Karimpur Pannadevi College was established at Karimpur in 1968. The establishment of the college was possible with the zeal of Dr. Nalinaksha Sanyal, a scholar and politician, and the generous contribution of Durga Prasad Agrawal, a local businessman. It is affiliated to the University of Kalyani. It offers honours courses in English, Bengali, history, political science, philosophy, geography, physics, chemistry, mathematics and accountancy. Some of the courses are self-financing.

==Healthcare==
In 2014, Karimpur I CD Block had 1 rural hospital, 2 primary health centres and 2 private nursing home with total 75 beds and 7 doctors (excluding private bodies).
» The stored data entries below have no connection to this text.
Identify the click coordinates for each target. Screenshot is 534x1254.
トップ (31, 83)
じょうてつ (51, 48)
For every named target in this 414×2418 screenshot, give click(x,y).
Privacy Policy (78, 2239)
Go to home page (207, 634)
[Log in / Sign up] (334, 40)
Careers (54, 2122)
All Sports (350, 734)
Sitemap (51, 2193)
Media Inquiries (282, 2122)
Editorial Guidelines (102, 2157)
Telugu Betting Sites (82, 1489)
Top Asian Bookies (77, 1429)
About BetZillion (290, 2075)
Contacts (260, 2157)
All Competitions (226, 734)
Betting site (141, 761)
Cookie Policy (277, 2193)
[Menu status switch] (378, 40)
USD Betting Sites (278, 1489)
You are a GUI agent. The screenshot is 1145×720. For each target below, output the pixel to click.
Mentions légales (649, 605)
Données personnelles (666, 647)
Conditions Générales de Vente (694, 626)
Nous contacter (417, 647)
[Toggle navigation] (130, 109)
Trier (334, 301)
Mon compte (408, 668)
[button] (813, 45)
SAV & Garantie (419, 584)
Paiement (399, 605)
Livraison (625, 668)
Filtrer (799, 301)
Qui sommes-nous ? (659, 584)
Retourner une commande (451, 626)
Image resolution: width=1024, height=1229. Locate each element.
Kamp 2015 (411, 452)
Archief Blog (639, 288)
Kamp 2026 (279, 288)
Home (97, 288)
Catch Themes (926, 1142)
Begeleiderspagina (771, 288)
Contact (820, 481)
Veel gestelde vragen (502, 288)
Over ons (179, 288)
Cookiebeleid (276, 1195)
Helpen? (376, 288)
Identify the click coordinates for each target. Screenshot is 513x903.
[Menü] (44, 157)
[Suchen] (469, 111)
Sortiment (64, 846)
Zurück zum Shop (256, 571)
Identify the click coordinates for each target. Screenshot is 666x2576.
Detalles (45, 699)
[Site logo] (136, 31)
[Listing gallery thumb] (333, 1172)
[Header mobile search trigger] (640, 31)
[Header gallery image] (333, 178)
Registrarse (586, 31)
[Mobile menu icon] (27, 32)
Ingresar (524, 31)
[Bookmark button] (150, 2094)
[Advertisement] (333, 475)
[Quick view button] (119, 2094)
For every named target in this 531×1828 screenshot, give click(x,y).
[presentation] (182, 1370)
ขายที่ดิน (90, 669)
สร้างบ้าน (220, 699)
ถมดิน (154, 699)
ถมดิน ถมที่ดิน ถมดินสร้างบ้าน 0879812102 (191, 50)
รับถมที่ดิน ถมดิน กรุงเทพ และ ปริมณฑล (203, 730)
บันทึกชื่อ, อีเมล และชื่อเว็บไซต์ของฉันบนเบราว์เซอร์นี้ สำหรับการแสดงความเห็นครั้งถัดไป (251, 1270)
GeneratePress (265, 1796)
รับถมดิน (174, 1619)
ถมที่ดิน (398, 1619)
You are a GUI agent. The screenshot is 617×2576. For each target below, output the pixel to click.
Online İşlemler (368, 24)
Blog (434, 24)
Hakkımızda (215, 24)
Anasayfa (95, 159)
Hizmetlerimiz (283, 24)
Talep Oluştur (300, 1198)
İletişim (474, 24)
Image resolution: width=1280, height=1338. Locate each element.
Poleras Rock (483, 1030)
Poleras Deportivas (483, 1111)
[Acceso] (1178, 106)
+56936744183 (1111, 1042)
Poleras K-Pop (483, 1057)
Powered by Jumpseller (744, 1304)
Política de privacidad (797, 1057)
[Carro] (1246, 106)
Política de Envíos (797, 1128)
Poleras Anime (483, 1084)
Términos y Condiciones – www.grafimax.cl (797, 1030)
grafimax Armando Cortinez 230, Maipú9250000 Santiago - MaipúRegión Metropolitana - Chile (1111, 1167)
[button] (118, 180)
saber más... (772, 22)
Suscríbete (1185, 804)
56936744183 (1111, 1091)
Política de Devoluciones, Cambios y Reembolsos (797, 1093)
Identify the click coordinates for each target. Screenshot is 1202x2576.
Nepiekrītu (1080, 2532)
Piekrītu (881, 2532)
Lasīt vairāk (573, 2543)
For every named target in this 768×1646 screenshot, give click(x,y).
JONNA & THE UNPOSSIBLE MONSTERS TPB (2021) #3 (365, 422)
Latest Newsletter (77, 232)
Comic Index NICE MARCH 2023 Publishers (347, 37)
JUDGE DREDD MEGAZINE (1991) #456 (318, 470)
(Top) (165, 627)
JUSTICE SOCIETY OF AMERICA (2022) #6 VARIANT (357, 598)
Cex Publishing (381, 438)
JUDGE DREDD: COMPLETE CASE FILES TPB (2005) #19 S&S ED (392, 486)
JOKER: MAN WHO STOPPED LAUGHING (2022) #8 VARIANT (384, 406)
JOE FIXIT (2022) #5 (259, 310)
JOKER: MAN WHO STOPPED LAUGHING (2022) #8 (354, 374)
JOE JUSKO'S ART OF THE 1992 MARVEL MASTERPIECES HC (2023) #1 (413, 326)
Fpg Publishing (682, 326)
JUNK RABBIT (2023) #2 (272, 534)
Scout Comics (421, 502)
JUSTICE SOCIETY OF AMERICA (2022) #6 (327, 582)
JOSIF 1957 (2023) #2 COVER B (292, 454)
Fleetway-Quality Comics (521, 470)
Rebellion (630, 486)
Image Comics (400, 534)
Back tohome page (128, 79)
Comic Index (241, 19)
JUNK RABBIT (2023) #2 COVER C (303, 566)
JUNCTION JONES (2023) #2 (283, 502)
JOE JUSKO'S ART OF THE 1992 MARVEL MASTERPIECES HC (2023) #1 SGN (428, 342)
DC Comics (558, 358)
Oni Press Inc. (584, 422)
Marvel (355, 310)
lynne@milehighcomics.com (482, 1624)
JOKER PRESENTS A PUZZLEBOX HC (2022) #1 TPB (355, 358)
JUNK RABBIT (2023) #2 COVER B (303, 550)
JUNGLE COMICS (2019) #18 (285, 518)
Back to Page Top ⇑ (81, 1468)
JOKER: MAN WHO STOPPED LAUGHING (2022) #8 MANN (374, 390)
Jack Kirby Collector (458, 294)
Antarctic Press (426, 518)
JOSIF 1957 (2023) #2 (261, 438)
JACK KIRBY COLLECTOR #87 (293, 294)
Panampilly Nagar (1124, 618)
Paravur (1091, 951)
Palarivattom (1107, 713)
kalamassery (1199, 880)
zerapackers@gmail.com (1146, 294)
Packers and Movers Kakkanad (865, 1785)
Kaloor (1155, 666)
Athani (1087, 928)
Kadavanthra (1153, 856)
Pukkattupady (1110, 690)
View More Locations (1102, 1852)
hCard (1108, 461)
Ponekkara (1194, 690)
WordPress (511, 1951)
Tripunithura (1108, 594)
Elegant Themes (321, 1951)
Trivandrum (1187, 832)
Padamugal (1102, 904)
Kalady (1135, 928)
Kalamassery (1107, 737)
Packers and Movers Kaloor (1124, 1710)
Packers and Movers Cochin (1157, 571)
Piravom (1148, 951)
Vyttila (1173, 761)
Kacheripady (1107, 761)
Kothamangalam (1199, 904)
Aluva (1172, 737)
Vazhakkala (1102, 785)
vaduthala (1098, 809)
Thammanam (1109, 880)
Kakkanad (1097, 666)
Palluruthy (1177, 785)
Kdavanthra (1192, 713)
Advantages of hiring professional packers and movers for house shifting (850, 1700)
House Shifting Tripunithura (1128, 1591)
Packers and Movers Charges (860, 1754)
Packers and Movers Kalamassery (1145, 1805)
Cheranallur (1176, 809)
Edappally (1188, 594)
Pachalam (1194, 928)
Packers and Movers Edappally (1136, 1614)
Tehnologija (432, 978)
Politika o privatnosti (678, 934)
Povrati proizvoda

It had 27 family welfare subcentres. 12,317 patients were treated indoor and 345,329 patients were treated outdoor in the hospitals, health centres and subcentres of the CD Block.

Karimpur Rural Hospital, with 50 beds at Karimpur, is the major government medical facility in the Karimpur I CD block. There are primary health centres at Sikarpur (with 10 beds) and Bagchi Jamsherpur (with 10 beds).

Karimpur I CD Block is one of the areas of Nadia district where ground water is affected by high level of arsenic contamination. The WHO guideline for arsenic in drinking water is 10 mg/ litre, and the Indian Standard value is 50 mg/ litre. All the 17 blocks of Nadia district have arsenic contamination above this level. The maximum concentration in Karimpur I CD Block is 1,363 mg/litre.